Томас Манн - Признания авантюриста Феликса Круля
Конечно, рассчитанные на материнское сердце уверения госпожи де Гюйон, что ты повсюду считаешься писаным красавцем, даже образцом юношеской красоты, тоже в известной мере удивили нас. Ты, правда, недурен собой и, конечно, стараешься принизить свои внешние данные, с благодушной насмешкой над самим собою говоря, что у тебя щеки-яблоки и глазки-щелочки. Это, разумеется, не так. Но писаным красавцем ты считаться не можешь, и такого рода комплименты рассердили бы меня, если б я, как женщина, не знала, что желание нравиться делает человека красивее, как бы просветляет его изнутри, одним словом, является наилучшим средством pour corriger la nature[209].

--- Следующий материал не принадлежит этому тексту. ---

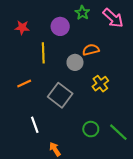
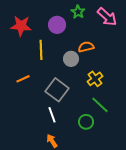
red star: (22, 28) -> (21, 26), size x1.5
white line: (35, 125) -> (52, 115), moved
green line: (118, 132) -> (100, 105), moved

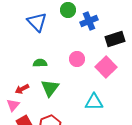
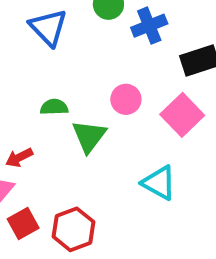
green triangle: (50, 88) -> (89, 136), moved
cyan triangle: (94, 102) -> (159, 183), turned 30

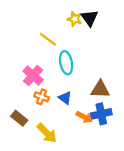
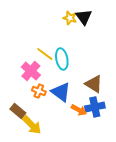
yellow line: (48, 39) -> (45, 54), moved
brown triangle: (100, 89) -> (94, 84), turned 30
blue triangle: (65, 98) -> (61, 92), size x1.5
yellow arrow: (47, 133) -> (32, 125), moved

Но что это я распространяюсь о твоей внешности, не все ли равно, хорош ты собой или только passable![210] Дело ведь не в твоей красоте, а в твоем душевном здоровье, в том, чтобы ты избег опасности общественного крушения (нередко заставлявшей дрожать нас, твоих родителей). У нас камень свалился с души, когда из твоего письма и даже раньше – из твоей телеграммы – мы поняли, что это путешествие явилось наилучшим средством освободить твой дух из плена унижающих его желаний и проектов, показать их тебе в истинном свете, то есть как немыслимые и порочные, и заставить тебя позабыть о них, а заодно и о той особе, которая, к нашему ужасу, тебе все эти желания внушила.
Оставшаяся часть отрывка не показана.